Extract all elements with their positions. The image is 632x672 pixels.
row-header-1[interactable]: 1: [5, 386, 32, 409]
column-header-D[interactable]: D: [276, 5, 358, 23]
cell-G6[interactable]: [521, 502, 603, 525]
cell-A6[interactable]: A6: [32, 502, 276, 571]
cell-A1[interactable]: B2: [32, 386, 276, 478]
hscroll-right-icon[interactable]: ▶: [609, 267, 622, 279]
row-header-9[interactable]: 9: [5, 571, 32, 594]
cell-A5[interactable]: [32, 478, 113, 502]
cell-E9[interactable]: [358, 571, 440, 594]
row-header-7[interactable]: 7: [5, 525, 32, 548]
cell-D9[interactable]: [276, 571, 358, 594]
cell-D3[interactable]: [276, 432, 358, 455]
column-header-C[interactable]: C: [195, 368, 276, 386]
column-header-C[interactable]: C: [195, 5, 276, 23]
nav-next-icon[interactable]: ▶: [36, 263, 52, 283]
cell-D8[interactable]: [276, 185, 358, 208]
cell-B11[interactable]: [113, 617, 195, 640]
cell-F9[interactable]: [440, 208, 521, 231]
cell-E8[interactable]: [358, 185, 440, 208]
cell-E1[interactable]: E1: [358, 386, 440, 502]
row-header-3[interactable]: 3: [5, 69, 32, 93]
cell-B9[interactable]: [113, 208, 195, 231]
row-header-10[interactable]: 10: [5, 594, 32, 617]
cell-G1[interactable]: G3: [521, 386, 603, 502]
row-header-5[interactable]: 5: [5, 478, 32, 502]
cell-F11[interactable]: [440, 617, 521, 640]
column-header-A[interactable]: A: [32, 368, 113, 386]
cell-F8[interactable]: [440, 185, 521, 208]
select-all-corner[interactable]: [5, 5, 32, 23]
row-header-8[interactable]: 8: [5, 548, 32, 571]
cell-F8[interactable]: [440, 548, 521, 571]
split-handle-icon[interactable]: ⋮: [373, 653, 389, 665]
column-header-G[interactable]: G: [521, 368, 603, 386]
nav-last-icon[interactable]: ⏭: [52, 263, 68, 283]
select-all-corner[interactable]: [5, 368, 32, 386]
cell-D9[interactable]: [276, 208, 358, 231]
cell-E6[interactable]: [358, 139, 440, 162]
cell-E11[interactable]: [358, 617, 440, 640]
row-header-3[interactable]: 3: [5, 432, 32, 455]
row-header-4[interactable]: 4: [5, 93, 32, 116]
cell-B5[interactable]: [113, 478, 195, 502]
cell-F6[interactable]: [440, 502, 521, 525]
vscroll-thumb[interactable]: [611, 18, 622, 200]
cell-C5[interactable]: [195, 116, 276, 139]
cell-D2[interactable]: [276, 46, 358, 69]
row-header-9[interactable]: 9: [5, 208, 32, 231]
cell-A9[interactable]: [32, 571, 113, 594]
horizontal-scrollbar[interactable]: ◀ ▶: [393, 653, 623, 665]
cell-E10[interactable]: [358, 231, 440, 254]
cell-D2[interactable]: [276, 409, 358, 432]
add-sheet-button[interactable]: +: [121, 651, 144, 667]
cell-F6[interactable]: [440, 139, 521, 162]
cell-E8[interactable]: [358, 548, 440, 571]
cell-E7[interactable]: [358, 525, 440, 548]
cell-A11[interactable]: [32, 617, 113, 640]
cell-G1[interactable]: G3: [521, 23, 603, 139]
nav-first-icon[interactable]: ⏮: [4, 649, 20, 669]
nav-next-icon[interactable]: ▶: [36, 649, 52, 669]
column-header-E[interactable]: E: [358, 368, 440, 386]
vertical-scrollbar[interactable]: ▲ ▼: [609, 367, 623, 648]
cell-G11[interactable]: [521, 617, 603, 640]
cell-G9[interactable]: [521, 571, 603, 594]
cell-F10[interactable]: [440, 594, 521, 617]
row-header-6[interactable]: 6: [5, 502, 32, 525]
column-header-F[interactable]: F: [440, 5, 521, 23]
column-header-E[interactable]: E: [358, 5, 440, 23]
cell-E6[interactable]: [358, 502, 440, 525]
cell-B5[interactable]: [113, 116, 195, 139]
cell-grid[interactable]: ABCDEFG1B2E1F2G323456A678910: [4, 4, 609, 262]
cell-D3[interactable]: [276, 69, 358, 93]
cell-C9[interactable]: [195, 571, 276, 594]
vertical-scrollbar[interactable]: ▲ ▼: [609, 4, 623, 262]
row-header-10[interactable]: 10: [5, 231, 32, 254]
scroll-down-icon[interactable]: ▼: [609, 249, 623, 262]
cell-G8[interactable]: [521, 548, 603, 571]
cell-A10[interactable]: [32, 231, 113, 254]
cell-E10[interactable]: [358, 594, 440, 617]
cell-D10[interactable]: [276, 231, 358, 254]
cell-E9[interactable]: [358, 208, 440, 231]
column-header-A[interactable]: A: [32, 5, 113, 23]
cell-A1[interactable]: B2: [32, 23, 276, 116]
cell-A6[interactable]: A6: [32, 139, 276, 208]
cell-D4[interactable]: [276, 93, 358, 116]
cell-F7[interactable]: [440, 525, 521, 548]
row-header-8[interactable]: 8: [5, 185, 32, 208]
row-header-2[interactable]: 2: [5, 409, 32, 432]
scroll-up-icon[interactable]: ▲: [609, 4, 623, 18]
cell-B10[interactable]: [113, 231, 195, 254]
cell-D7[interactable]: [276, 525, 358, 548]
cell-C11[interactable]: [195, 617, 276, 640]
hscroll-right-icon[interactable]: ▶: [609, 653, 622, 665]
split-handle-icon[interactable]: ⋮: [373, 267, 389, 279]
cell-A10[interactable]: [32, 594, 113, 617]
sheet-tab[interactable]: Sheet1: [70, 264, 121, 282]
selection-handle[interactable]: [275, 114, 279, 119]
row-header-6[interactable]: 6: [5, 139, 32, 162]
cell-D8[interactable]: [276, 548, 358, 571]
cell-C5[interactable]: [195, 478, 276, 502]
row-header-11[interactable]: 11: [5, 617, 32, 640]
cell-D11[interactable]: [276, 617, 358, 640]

_ _ _ _ _ _ _

§ Problem to solve
Which lines in the records above contain the word "right"? Copy each one.

§ Output below
hscroll-right-icon[interactable]: ▶: [609, 267, 622, 279]
hscroll-right-icon[interactable]: ▶: [609, 653, 622, 665]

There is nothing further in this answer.